Aku memilih duduk di dekat pintu masuk warung Soto Pak Zaenal, tempat yang biasanya jadi favoritku karena anginnya sering berembus lembut, menyapu rasa gerah yang menempel. Kali ini, warungnya tampak lebih sepi dari biasanya. Mungkin karena masa KRS-an, pikirku. Biasanya tiga hari lagi, saat kuliah mulai aktif, warung ini pasti kembali penuh sesak dengan para mahasiswa.
Pesanan es lemon tea-ku datang lebih dulu daripada sotonya. Tenggorokanku yang terasa kering langsung terguyur kesegaran saat aku menyeruputnya melalui sedotan. Rasanya seperti menenangkan sesuatu yang tak terlihat—rasa gugup yang entah mengapa muncul sejak tadi pagi.
Arif, anak Pak Zaenal yang umurnya setahun lebih muda dariku, datang membawakan soto ayam yang aku pesan. Wajahnya ramah, khas anak muda dengan aksen Sunda yang masih kental.
“Hei Rif, tahun ini udah mulai kuliah ya?” tanyaku basa-basi.
“Iya, teh,” jawabnya sambil tersenyum, menempatkan mangkuk soto di meja. “Mangga atuh, teh, dimakan sotonya.”
Aku mengangguk dan tersenyum tipis, tapi saat Arif beranjak pergi, entah kenapa bulu kudukku tiba-tiba meremang. Rasanya seperti ada yang mengawasi dari belakang. Tubuhku tegang, jantungku berdetak lebih cepat. Aku mencoba menenangkan diri dengan berpikir rasional—mungkin itu hanya perasaan saja, pikirku. Lagipula, aku yakin pakaian yang kupakai hari ini sudah jauh lebih sopan daripada dulu. Tidak mungkin ada sesuatu yang “terbuka” hingga menarik perhatian.
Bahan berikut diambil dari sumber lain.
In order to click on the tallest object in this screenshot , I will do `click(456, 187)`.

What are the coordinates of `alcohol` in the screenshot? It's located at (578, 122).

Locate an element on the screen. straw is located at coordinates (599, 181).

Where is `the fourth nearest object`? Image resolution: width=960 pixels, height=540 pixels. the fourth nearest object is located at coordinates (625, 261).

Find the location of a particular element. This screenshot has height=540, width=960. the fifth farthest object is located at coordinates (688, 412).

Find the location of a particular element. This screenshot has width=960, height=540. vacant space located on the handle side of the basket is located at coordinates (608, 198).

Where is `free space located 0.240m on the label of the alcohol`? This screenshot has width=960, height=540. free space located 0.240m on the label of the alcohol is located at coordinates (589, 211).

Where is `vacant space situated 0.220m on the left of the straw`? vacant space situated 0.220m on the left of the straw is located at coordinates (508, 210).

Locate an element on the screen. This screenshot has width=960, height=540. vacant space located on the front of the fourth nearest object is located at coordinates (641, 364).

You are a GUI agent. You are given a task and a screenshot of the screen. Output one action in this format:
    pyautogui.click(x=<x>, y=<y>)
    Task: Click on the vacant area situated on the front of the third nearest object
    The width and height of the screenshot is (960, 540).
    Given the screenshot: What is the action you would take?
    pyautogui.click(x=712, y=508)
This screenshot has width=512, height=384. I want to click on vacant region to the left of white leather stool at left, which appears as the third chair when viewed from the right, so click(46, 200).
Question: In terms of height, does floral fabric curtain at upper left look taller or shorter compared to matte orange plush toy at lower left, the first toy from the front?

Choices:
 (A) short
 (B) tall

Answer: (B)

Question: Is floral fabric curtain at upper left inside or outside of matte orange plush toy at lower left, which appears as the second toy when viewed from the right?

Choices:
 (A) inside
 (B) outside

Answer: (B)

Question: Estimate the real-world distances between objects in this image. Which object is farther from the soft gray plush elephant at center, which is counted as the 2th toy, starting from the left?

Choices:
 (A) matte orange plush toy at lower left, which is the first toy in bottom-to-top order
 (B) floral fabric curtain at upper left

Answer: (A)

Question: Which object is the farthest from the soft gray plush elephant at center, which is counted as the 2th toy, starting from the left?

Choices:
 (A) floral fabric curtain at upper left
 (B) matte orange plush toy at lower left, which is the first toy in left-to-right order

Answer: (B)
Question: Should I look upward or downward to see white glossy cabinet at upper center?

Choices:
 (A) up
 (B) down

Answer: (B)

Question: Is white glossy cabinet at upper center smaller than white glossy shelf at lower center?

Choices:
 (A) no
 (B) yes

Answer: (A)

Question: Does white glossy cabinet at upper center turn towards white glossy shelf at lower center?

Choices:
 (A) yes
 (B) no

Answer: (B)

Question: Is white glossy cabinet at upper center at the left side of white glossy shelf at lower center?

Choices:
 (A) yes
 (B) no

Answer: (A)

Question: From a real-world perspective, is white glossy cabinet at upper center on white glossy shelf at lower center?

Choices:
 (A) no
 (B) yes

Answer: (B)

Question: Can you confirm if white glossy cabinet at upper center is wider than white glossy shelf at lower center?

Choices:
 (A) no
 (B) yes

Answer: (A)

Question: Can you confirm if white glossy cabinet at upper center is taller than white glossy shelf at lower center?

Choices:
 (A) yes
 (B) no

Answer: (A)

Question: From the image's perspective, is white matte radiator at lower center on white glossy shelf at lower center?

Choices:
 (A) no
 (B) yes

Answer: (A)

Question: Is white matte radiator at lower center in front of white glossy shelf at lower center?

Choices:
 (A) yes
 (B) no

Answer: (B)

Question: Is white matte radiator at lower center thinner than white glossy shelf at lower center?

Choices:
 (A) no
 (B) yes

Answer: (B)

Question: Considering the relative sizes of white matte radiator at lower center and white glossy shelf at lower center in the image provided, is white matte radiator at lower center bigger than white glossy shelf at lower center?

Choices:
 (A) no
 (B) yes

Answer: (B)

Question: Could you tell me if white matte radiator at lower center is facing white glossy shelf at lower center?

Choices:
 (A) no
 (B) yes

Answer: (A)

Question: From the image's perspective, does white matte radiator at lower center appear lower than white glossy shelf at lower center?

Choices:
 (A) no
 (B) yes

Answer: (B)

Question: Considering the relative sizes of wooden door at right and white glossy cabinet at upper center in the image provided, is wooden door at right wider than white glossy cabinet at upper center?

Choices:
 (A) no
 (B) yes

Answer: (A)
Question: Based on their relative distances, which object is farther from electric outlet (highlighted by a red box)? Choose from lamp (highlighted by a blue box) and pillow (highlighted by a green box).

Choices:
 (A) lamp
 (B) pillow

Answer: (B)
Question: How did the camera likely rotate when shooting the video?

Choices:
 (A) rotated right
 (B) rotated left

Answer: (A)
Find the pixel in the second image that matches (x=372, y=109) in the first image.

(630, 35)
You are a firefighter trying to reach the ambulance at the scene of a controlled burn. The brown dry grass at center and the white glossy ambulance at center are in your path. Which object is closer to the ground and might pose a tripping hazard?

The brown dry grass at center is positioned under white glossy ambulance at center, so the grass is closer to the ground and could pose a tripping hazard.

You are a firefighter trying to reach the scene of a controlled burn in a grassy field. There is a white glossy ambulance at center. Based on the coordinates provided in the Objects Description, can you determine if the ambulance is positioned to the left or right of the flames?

Namun, rasa merinding itu bukan hanya perasaan sesaat. Sensasinya mulai menjalar, dari punggung ke tangan, hingga ubun-ubunku terasa bergetar seperti ada gelombang energi yang menekan. Keringat dingin mulai pecah di pelipisku, dan sebelum aku sempat memutar badan untuk memeriksa, suara seorang laki-laki membuat tubuhku membeku.